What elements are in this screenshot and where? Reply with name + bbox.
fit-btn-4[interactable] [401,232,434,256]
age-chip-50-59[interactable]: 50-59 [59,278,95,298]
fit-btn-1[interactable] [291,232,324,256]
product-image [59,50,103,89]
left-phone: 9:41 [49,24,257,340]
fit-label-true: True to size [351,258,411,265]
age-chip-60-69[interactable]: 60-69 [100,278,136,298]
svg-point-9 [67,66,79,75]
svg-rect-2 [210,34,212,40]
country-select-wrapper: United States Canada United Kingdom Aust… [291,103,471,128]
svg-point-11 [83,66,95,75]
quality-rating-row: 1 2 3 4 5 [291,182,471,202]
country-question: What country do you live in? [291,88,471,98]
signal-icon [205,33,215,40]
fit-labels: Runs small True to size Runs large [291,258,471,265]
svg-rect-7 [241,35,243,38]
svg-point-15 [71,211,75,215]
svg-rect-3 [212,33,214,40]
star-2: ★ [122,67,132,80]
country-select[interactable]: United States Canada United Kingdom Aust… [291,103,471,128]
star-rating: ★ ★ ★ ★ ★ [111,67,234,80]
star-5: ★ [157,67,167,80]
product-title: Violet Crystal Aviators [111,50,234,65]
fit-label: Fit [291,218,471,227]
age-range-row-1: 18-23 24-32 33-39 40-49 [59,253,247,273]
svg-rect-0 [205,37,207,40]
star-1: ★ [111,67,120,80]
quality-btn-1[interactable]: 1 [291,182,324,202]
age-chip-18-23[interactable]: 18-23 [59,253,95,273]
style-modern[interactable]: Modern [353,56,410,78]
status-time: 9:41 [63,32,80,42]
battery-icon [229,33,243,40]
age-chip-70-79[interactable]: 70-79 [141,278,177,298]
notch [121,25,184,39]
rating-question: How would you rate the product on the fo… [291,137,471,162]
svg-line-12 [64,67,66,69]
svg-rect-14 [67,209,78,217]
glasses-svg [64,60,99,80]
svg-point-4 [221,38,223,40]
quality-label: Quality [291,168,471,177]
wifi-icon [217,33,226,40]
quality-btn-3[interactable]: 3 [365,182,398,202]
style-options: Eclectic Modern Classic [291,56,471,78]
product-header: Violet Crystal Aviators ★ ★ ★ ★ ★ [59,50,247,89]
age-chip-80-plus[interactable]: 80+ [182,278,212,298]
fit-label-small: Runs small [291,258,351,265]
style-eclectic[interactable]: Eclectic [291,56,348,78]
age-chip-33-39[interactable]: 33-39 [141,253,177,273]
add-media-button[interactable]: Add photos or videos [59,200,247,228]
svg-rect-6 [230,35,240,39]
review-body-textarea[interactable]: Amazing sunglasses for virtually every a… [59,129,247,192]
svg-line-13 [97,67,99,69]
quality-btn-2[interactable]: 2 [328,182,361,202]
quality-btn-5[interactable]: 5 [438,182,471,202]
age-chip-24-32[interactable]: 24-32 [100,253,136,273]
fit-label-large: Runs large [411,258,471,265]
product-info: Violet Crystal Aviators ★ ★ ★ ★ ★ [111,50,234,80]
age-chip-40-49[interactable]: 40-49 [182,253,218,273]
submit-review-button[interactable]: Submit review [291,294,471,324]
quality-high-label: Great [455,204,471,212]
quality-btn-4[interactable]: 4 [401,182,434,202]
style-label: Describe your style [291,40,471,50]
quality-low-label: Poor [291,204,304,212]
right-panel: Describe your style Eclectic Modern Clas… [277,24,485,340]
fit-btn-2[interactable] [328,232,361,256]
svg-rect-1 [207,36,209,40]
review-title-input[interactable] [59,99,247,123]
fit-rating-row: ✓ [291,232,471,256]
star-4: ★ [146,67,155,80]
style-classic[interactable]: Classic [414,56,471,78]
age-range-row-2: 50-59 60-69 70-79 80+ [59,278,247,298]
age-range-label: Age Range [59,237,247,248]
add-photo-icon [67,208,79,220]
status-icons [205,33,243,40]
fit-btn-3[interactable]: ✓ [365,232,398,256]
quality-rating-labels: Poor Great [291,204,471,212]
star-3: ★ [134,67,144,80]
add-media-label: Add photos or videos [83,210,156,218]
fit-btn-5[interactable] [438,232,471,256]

-----

BRIEF:
Word for word, transcribe all of the material.

SOLUTION FOR THIS EXERCISE:
What elements are in this screenshot and where? Reply with name + bbox.
fit-btn-4[interactable] [401,232,434,256]
age-chip-50-59[interactable]: 50-59 [59,278,95,298]
fit-btn-1[interactable] [291,232,324,256]
product-image [59,50,103,89]
left-phone: 9:41 [49,24,257,340]
fit-label-true: True to size [351,258,411,265]
age-chip-60-69[interactable]: 60-69 [100,278,136,298]
svg-point-9 [67,66,79,75]
svg-rect-2 [210,34,212,40]
country-select-wrapper: United States Canada United Kingdom Aust… [291,103,471,128]
svg-point-11 [83,66,95,75]
quality-rating-row: 1 2 3 4 5 [291,182,471,202]
country-question: What country do you live in? [291,88,471,98]
signal-icon [205,33,215,40]
fit-labels: Runs small True to size Runs large [291,258,471,265]
svg-rect-7 [241,35,243,38]
svg-point-15 [71,211,75,215]
svg-rect-3 [212,33,214,40]
star-2: ★ [122,67,132,80]
country-select[interactable]: United States Canada United Kingdom Aust… [291,103,471,128]
star-rating: ★ ★ ★ ★ ★ [111,67,234,80]
star-5: ★ [157,67,167,80]
product-title: Violet Crystal Aviators [111,50,234,65]
fit-label: Fit [291,218,471,227]
age-range-row-1: 18-23 24-32 33-39 40-49 [59,253,247,273]
svg-rect-0 [205,37,207,40]
star-1: ★ [111,67,120,80]
quality-btn-1[interactable]: 1 [291,182,324,202]
age-chip-18-23[interactable]: 18-23 [59,253,95,273]
style-modern[interactable]: Modern [353,56,410,78]
status-time: 9:41 [63,32,80,42]
battery-icon [229,33,243,40]
age-chip-70-79[interactable]: 70-79 [141,278,177,298]
notch [121,25,184,39]
rating-question: How would you rate the product on the fo… [291,137,471,162]
svg-line-12 [64,67,66,69]
svg-rect-14 [67,209,78,217]
glasses-svg [64,60,99,80]
svg-point-4 [221,38,223,40]
quality-label: Quality [291,168,471,177]
wifi-icon [217,33,226,40]
quality-btn-3[interactable]: 3 [365,182,398,202]
style-options: Eclectic Modern Classic [291,56,471,78]
product-header: Violet Crystal Aviators ★ ★ ★ ★ ★ [59,50,247,89]
age-chip-80-plus[interactable]: 80+ [182,278,212,298]
fit-label-small: Runs small [291,258,351,265]
style-eclectic[interactable]: Eclectic [291,56,348,78]
age-chip-33-39[interactable]: 33-39 [141,253,177,273]
add-media-button[interactable]: Add photos or videos [59,200,247,228]
svg-rect-6 [230,35,240,39]
review-body-textarea[interactable]: Amazing sunglasses for virtually every a… [59,129,247,192]
svg-line-13 [97,67,99,69]
quality-btn-2[interactable]: 2 [328,182,361,202]
quality-btn-5[interactable]: 5 [438,182,471,202]
age-chip-24-32[interactable]: 24-32 [100,253,136,273]
fit-label-large: Runs large [411,258,471,265]
product-info: Violet Crystal Aviators ★ ★ ★ ★ ★ [111,50,234,80]
age-chip-40-49[interactable]: 40-49 [182,253,218,273]
submit-review-button[interactable]: Submit review [291,294,471,324]
quality-high-label: Great [455,204,471,212]
quality-btn-4[interactable]: 4 [401,182,434,202]
style-label: Describe your style [291,40,471,50]
quality-low-label: Poor [291,204,304,212]
right-panel: Describe your style Eclectic Modern Clas… [277,24,485,340]
fit-btn-2[interactable] [328,232,361,256]
svg-rect-1 [207,36,209,40]
review-title-input[interactable] [59,99,247,123]
fit-rating-row: ✓ [291,232,471,256]
star-4: ★ [146,67,155,80]
style-classic[interactable]: Classic [414,56,471,78]
age-range-row-2: 50-59 60-69 70-79 80+ [59,278,247,298]
age-range-label: Age Range [59,237,247,248]
add-photo-icon [67,208,79,220]
status-icons [205,33,243,40]
fit-btn-3[interactable]: ✓ [365,232,398,256]
quality-rating-labels: Poor Great [291,204,471,212]
star-3: ★ [134,67,144,80]
add-media-label: Add photos or videos [83,210,156,218]
fit-btn-5[interactable] [438,232,471,256]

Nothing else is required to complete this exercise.